Le festival du film insulaire, qui jette l’ancre comme chaque année à l’Île de Groix, vient d’ouvrir sa 14e édition axée sur le portrait des « cultures insulaires en lutte pour leur identité » Elle met en vedette les îles Grecques et une programmation de films verra s’opposer des productions sur la Caraïbe.

Durant quatre journées, Groix se fait « carrefour des îles du monde » et le festival continue de vouloir montrer, à travers des films, d’autres vérités sur les îles et des réalités insulaires. Parmi les films en compétition, plusieurs braquent leurs objectifs sur les îles de l’océan Atlantique et passeront par Sainte-Lucie, par la Martinique et  par Haïti. La programmation promet également une « journée outre-mer » dont on retiendra qu’elle proposera deux films en relation avec la Martinique : l’un en relation avec les événements de 1974 et le second réalisé par les sœur Kanor portant sur le Cahier d’un retour au pays natal.

Le festival se vit aussi en musique et, parmi les concerts programmés, notons celui du samedi 23 à 19 h au Tiki de Port-Layavec avec Carlton Rara. La musique de cet artiste né d’une mère haïtienne s’exprime à travers « ses influences, allant du blues, reggae, vaudou, l’âme et la musique du monde pour créer éventuellement un nouveau style de la sienne ».

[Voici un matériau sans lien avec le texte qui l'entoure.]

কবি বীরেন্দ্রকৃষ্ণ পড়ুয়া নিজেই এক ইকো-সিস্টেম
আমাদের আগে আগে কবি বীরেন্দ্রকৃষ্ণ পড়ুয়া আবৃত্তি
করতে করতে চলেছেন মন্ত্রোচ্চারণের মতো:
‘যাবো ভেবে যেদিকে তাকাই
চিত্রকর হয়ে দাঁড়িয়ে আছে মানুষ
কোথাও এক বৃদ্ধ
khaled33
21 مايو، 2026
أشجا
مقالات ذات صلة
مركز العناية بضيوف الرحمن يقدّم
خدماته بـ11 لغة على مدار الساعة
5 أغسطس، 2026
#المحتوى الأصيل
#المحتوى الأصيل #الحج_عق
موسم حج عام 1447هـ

Le festival continue dans sa volonté de fêter la culture insulaire et pour ça met aussi le cap sur les îles de la Caraïbe. Pour l’équipe du festival, il s’agit de mettre à l’honneur « ces destinations qui renvoient a un imaginaire idéalisé qui sont souvent convoitées par des entreprises privées » et, lors de la compétition, de proposer « douze documentaires internationaux aux esthétiques variées, mais tous animés par une même volonté d’engagement en faveur de leur propre identité générée par la force de leur territoire insulaire »

Voyages, découvertes, 12 films documentaires en compétition dont certains très récents, concerts et café-rencontres avec les réalisateurs, un jury de collégiens pour la compétition des courts-métrages : autant d’événements au programme du festival de Groix dans le Morbihan où régulièrement des îles de plusieurs océans se donnent rendez-vous.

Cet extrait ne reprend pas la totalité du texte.